Leciała genialna muzyka. Nogi same rwały się do tańca. To sprawiało, że momentami zapominałam o Verdasie. Przez  kilka chwil nie myślałam o tym co teraz robił, z kim był i dlaczego... Niestety takie momenty trwały krótko. Chciałam żeby był tu ze mną, pragnęłam jego obecności, zapachu, ciepła, wzroku... Kochałam go bezgranicznie.
Moja twarz musiała mówić o uczuciach mi towarzyszących, ponieważ Fran zapytała się mnie.
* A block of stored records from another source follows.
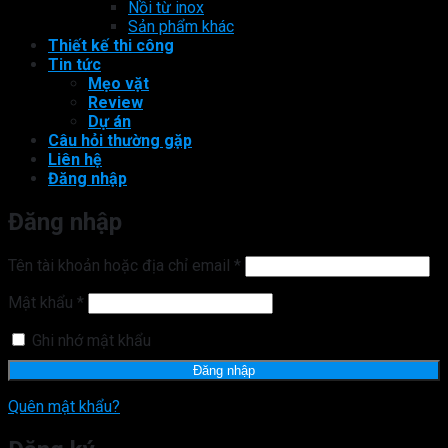
Nồi từ inox
Sản phẩm khác
Thiết kế thi công
Tin tức
Mẹo vặt
Review
Dự án
Câu hỏi thường gặp
Liên hệ
Đăng nhập
Đăng nhập
Bắt
Tên tài khoản hoặc địa chỉ email
*
buộc
Bắt
Mật khẩu
*
buộc
Ghi nhớ mật khẩu
Đăng nhập
Quên mật khẩu?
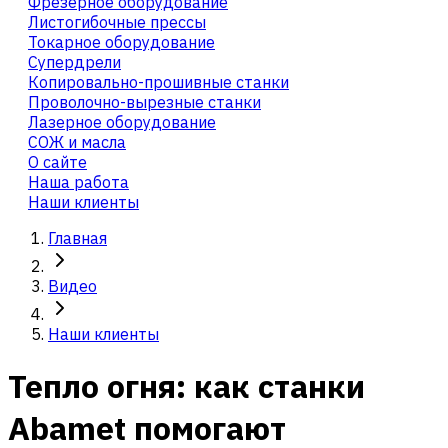
Фрезерное оборудование
Листогибочные прессы
Токарное оборудование
Cупердрели
Копировально-прошивные станки
Проволочно-вырезные станки
Лазерное оборудование
СОЖ и масла
О сайте
Наша работа
Наши клиенты
Главная
Видео
Наши клиенты
Тепло огня: как станки
Abamet помогают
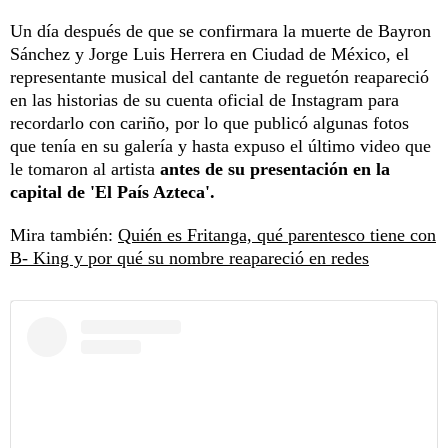
Un día después de que se confirmara la muerte de Bayron
Sánchez y Jorge Luis Herrera en Ciudad de México, el
representante musical del cantante de reguetón reapareció
en las historias de su cuenta oficial de Instagram para
recordarlo con cariño, por lo que publicó algunas fotos
que tenía en su galería y hasta expuso el último video que
le tomaron al artista
antes de su presentación en la
capital de 'El País Azteca'.
Mira también:
Quién es Fritanga, qué parentesco tiene con
B- King y por qué su nombre reapareció en redes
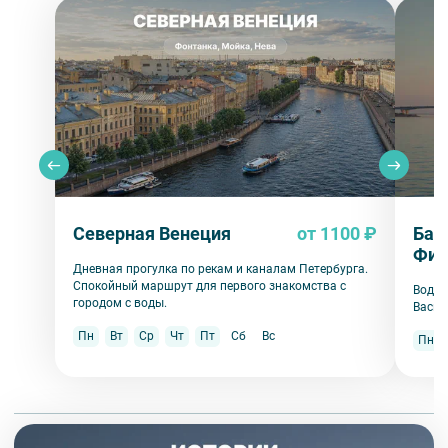
Северная Венеция
от 1100 ₽
Бал
Фин
Дневная прогулка по рекам и каналам Петербурга.
Спокойный маршрут для первого знакомства с
Водна
городом с воды.
Васил
Пн
Вт
Ср
Чт
Пт
Сб
Вс
Пн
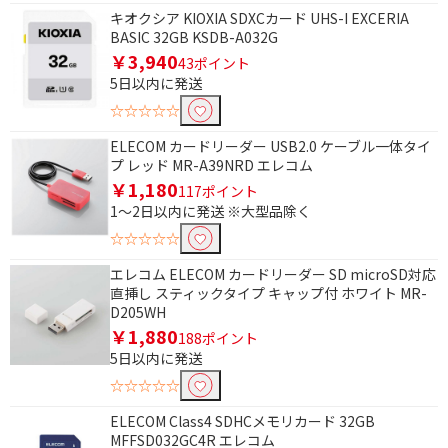
キオクシア KIOXIA SDXCカード UHS-I EXCERIA
BASIC 32GB KSDB-A032G
￥3,940
43ポイント
5日以内に発送
☆☆☆☆☆
ELECOM カードリーダー USB2.0 ケーブル一体タイ
プ レッド MR-A39NRD エレコム
￥1,180
117ポイント
1～2日以内に発送 ※大型品除く
☆☆☆☆☆
エレコム ELECOM カードリーダー SD microSD対応
直挿し スティックタイプ キャップ付 ホワイト MR-
D205WH
￥1,880
188ポイント
5日以内に発送
☆☆☆☆☆
ELECOM Class4 SDHCメモリカード 32GB
MFFSD032GC4R エレコム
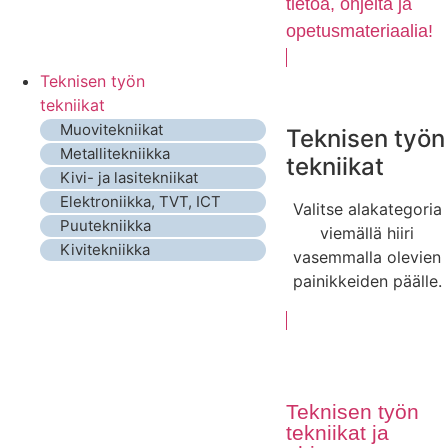
tietoa, ohjeita ja
opetusmateriaalia!
Teknisen työn
tekniikat
Muovitekniikat
Teknisen työn
Metallitekniikka
tekniikat
Kivi- ja lasitekniikat
Elektroniikka, TVT, ICT
Valitse alakategoria
Puutekniikka
viemällä hiiri
Kivitekniikka
vasemmalla olevien
painikkeiden päälle.
Teknisen työn
tekniikat ja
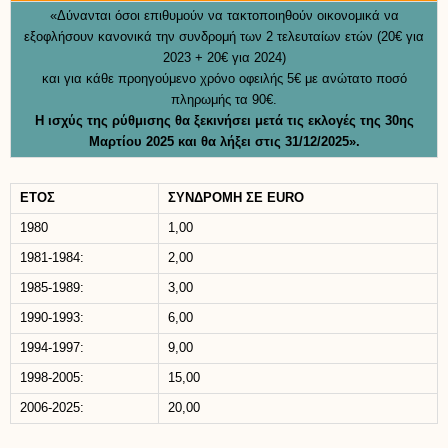
«Δύνανται όσοι επιθυμούν να τακτοποιηθούν οικονομικά να
εξοφλήσουν κανονικά την συνδρομή των 2 τελευταίων ετών (20€ για
2023 + 20€ για 2024)
και για κάθε προηγούμενο χρόνο οφειλής 5€ με ανώτατο ποσό
πληρωμής τα 90€.
Η ισχύς της ρύθμισης θα ξεκινήσει μετά τις εκλογές της 30ης
Μαρτίου 2025 και θα λήξει στις 31/12/2025».
ΕΤΟΣ
ΣΥΝΔΡΟΜΗ ΣΕ EURO
1980
1,00
1981-1984:
2,00
1985-1989:
3,00
1990-1993:
6,00
1994-1997:
9,00
1998-2005:
15,00
2006-2025:
20,00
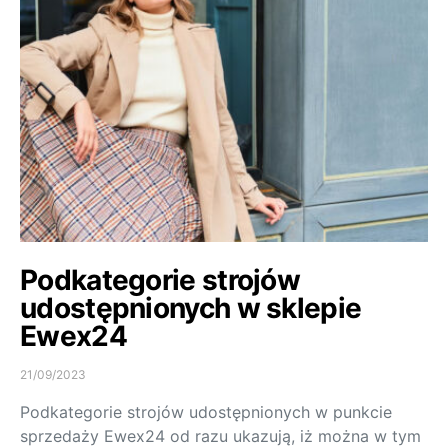
Podkategorie strojów
udostępnionych w sklepie
Ewex24
21/09/2023
Podkategorie strojów udostępnionych w punkcie
sprzedaży Ewex24 od razu ukazują, iż można w tym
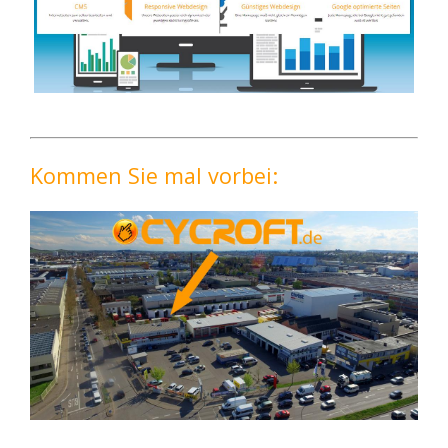
Kommen Sie mal vorbei:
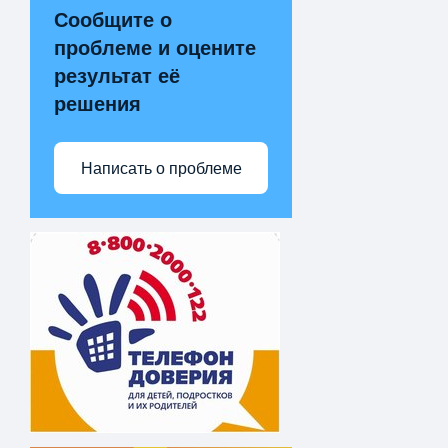
Сообщите о
проблеме и оцените
результат её
решения
Написать о проблеме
-Vilu, coś się stało, że jesteś smutna?
-Nie.. - próbowałam się wykręcić.
-Taa. Weź bo ci uwierzę. - powiedziała rozśmieszona. Posłałam jej uroczy uśmiech.
-Chodź, pójdziemy pogadać, gdzieś, gdzie jest ciszej. - oznajmiła i chwyciła mnie za rękę.
Po chwili wyszłyśmy do ogrodu, który był częścią klubu. Usiadłyśmy na jednej ławek.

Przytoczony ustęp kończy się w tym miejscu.